==== Data records ====

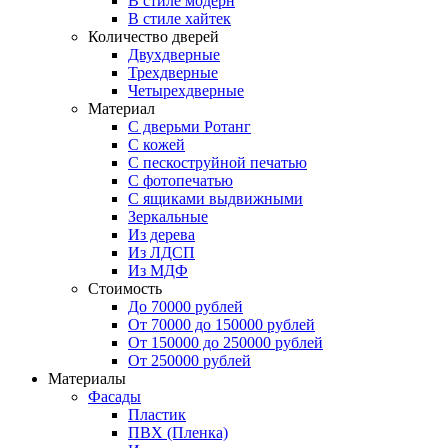
В стиле модерн
В стиле хайтек
Количество дверей
Двухдверные
Трехдверные
Четырехдверные
Материал
C дверьми Ротанг
C кожей
C пескоструйной печатью
C фотопечатью
C ящиками выдвижными
Зеркальные
Из дерева
Из ЛДСП
Из МДФ
Стоимость
До 70000 рублей
От 70000 до 150000 рублей
От 150000 до 250000 рублей
От 250000 рублей
Материалы
Фасады
Пластик
ПВХ (Пленка)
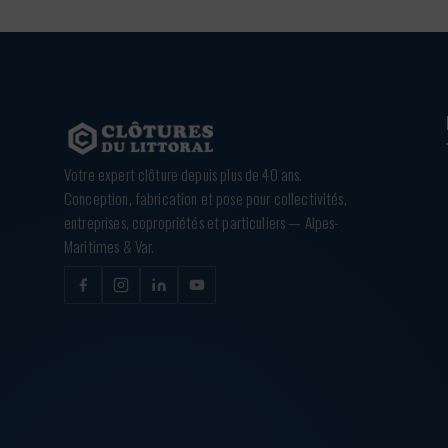
Votre expert clôture depuis plus de 40 ans.
Conception, fabrication et pose pour collectivités,
entreprises, copropriétés et particuliers — Alpes-
Maritimes & Var.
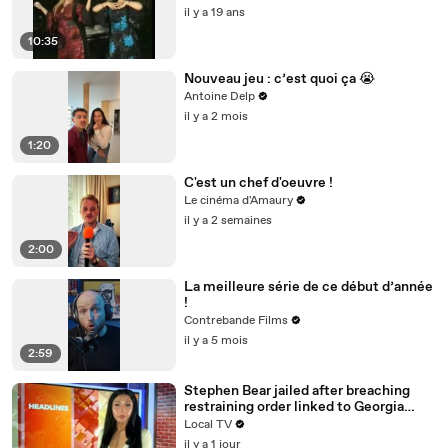
il y a 19 ans
10:35
Nouveau jeu : c’est quoi ça 😭
Antoine Delp
il y a 2 mois
1:20
C'est un chef d'oeuvre !
Le cinéma d'Amaury
il y a 2 semaines
2:00
La meilleure série de ce début d’année
!
Contrebande Films
il y a 5 mois
2:59
Stephen Bear jailed after breaching
restraining order linked to Georgia
Harrison
Local TV
il y a 1 jour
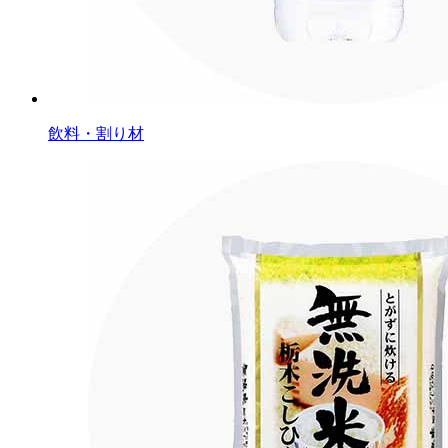
飲料・割り材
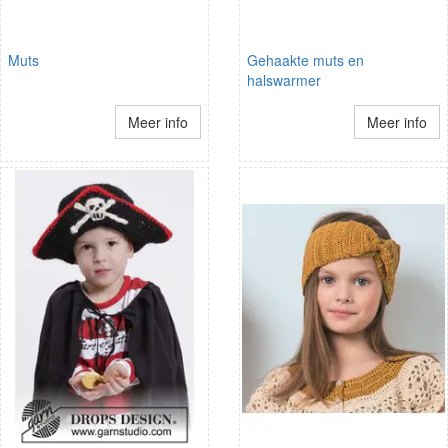
Muts
Gehaakte muts en
halswarmer
Meer info
Meer info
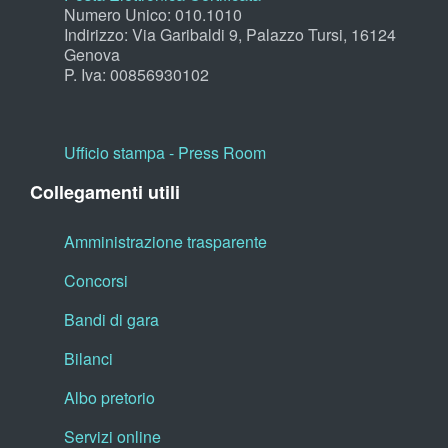
Numero Unico: 010.1010
Indirizzo: Via Garibaldi 9, Palazzo Tursi, 16124
Genova
P. Iva: 00856930102
Ufficio stampa - Press Room
Collegamenti utili
Amministrazione trasparente
Concorsi
Bandi di gara
Bilanci
Albo pretorio
Servizi online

====

### [Exercise]
Begin at the line containing "il y a 19 ans" and stop at the last line of the data. Repeat only those lines, exactly, and leave out the pictures.

### [Solution for this problem]
il y a 19 ans
10:35
Nouveau jeu : c’est quoi ça 😭
Antoine Delp
il y a 2 mois
1:20
C'est un chef d'oeuvre !
Le cinéma d'Amaury
il y a 2 semaines
2:00
La meilleure série de ce début d’année
!
Contrebande Films
il y a 5 mois
2:59
Stephen Bear jailed after breaching
restraining order linked to Georgia
Harrison
Local TV
il y a 1 jour
飲料・割り材
Muts
Gehaakte muts en
halswarmer
Meer info
Meer info
Numero Unico: 010.1010
Indirizzo: Via Garibaldi 9, Palazzo Tursi, 16124
Genova
P. Iva: 00856930102
Ufficio stampa - Press Room
Collegamenti utili
Amministrazione trasparente
Concorsi
Bandi di gara
Bilanci
Albo pretorio
Servizi online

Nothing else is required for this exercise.